I will add to Mr. Warnock’s addition to Dr. West’s. You cannot know what you cannot see and you cannot see with the eyes of another until you have walked in her shoes.

      Dr. Pisters, get out from behind your zoom calls and endless reiterative feel-good meetings and get into the clinics and labs. I know you haven’t been there for if you had been there would be new carpeting by now in the LeMaistre Clinic and a far greater emphasis on basic science.

      Leadership is a tricky challenge. Most who take leadership roles become so entranced with their inherent power that they forget themselves and their real purpose. Service.

      There’s a real dearth of servant leadership in the world right now. It seems every day we hear about another political leader wishing to turn his country into an autocracy with him calling the shots for everyone.

      It can happen in academia as well. I just cannot envision where Dr. Pisters is taking MD Anderson, but I do know he is not serving anyone but himself and that’s not leadership at all.
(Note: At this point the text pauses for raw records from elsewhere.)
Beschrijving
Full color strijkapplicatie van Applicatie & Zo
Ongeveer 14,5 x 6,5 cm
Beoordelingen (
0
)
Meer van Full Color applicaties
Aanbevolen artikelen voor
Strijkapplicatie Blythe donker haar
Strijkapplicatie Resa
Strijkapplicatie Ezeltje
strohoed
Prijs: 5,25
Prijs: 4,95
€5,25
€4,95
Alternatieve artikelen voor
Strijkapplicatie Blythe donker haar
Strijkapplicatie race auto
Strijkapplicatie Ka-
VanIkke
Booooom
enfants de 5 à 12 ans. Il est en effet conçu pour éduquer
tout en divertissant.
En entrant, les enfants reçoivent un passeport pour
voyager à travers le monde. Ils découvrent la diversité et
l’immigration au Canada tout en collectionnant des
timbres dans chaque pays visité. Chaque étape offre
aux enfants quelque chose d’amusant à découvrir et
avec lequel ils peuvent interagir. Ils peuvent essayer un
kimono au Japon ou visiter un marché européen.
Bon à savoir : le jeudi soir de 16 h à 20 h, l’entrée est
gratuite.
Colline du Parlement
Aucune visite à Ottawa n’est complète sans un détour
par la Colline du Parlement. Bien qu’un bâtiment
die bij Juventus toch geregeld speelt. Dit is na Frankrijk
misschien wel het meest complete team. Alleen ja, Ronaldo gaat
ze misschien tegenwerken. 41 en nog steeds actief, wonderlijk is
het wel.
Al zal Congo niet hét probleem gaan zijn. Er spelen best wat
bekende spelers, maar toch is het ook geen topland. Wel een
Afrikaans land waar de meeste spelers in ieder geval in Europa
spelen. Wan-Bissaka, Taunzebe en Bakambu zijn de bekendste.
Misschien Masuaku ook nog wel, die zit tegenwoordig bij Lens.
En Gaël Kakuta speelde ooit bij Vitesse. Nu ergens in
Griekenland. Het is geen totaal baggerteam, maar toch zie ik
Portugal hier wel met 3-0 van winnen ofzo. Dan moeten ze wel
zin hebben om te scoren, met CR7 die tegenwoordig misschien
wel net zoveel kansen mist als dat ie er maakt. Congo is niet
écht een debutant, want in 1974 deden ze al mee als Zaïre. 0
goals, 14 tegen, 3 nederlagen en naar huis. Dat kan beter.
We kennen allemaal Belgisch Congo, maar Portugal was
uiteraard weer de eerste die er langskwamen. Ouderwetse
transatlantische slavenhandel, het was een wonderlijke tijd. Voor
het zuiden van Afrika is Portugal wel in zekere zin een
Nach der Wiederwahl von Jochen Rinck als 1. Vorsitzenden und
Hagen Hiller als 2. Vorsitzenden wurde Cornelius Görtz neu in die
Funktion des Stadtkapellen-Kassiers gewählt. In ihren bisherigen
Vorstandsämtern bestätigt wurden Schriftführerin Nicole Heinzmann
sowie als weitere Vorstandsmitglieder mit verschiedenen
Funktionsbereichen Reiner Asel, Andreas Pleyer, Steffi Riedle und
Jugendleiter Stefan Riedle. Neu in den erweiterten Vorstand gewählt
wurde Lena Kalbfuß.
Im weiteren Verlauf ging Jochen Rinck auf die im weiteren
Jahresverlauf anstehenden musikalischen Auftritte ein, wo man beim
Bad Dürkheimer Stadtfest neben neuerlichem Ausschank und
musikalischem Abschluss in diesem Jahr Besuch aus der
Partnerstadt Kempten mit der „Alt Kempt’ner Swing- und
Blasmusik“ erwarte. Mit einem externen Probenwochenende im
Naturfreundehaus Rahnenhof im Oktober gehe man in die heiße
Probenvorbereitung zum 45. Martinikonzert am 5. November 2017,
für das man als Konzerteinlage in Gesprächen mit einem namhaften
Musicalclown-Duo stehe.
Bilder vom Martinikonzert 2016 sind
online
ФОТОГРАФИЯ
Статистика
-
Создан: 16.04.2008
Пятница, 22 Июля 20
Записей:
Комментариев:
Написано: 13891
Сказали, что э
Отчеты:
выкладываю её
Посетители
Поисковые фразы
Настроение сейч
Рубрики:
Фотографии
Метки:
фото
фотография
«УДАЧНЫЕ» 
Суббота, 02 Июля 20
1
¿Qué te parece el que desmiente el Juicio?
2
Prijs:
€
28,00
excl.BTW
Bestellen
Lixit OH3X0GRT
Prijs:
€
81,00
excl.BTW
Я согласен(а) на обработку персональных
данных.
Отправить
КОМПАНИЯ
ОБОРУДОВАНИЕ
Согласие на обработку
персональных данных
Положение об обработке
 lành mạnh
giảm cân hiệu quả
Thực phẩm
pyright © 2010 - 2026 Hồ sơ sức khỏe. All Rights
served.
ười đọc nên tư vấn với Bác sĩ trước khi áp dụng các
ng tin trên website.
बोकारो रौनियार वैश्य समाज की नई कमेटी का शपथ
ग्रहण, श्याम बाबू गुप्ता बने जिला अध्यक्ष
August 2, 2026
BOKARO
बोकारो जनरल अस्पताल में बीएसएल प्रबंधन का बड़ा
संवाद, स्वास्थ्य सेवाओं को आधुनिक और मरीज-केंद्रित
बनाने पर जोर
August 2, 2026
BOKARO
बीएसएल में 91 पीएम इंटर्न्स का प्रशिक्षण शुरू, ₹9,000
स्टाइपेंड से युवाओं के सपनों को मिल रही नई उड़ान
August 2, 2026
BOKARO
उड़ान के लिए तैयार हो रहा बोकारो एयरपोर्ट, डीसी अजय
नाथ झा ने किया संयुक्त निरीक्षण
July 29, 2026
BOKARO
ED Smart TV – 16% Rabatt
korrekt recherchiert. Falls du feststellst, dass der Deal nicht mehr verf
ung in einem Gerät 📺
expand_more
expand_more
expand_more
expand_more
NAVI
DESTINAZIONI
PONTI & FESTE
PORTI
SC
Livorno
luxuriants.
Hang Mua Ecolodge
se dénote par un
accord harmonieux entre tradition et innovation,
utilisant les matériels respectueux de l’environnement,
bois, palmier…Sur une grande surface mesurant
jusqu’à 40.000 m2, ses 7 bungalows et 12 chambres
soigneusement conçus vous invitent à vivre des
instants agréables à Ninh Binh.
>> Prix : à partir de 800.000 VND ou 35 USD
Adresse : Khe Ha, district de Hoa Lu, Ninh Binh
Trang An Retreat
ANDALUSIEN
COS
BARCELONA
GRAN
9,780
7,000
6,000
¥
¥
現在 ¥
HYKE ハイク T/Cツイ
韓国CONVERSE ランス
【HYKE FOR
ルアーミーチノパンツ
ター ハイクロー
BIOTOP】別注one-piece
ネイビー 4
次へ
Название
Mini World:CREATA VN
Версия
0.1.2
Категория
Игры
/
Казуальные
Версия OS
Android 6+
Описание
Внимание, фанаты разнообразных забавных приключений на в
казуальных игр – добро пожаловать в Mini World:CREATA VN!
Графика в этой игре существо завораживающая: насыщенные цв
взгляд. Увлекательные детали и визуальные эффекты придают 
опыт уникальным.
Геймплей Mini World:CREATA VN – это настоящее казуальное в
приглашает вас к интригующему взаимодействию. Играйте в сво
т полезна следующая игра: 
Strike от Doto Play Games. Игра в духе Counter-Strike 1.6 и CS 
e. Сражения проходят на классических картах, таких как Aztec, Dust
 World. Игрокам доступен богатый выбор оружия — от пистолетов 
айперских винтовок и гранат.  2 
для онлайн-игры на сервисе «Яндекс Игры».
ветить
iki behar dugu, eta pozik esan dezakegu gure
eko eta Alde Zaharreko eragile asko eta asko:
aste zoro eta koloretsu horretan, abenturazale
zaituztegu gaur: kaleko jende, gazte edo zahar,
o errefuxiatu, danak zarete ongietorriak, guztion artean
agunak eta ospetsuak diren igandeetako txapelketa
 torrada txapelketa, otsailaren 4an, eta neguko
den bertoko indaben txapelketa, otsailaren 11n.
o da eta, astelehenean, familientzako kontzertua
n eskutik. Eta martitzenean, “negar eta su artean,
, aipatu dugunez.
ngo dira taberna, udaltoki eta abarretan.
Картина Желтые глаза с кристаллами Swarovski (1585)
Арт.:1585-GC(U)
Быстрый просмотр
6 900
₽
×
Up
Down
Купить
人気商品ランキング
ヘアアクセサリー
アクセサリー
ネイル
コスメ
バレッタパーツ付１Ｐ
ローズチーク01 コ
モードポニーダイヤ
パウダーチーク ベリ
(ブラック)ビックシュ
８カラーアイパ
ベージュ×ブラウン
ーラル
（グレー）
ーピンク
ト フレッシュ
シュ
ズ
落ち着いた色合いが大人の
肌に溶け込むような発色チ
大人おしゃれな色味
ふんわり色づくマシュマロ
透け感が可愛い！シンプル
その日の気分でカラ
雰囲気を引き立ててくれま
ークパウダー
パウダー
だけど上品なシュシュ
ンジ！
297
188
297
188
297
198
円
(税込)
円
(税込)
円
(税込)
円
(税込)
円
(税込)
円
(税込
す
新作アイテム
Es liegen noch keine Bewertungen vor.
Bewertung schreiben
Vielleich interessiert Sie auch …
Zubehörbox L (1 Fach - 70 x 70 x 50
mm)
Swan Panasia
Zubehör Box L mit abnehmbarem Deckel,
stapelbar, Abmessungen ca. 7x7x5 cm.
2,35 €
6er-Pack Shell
2 thoughts on “Servant Leadership”

  1. You can’t lead if you don’t love…. you can’t save if you don’t serve.
    There is no love for the faculty as evidenced by castrating the Senate and the Bait-n-Switch moves around PRS & Medical Bylaws…. not to mention the new content therein.
    Is there even any recognition that there needs to be a degree of “saving”? I think there is a perception that faculty are petty and spoiled; they/we are treated as such…not even a dining hall. And in some buildings, there is zero nutrition after 2pm aside from a vending machine.
    The concept of leaders serving their people is a falsehood here when looking to the highest levels of leaders. MDACC is great at buzzwords….. transparency….EQ…..servant leadership, but when the rubber meets the road, there is secrecy, manipulations, retaliation, targeting, and marginalization.
    It’s hard to serve your people from Telluride or Boston or California. I am willing to wage not a single member of the ELT walked the halls during the pandemic, or since, to say thank you. For certainly if (s)he had, it would have been a great photo-op and we would see it plastered for the BOR to appreciate.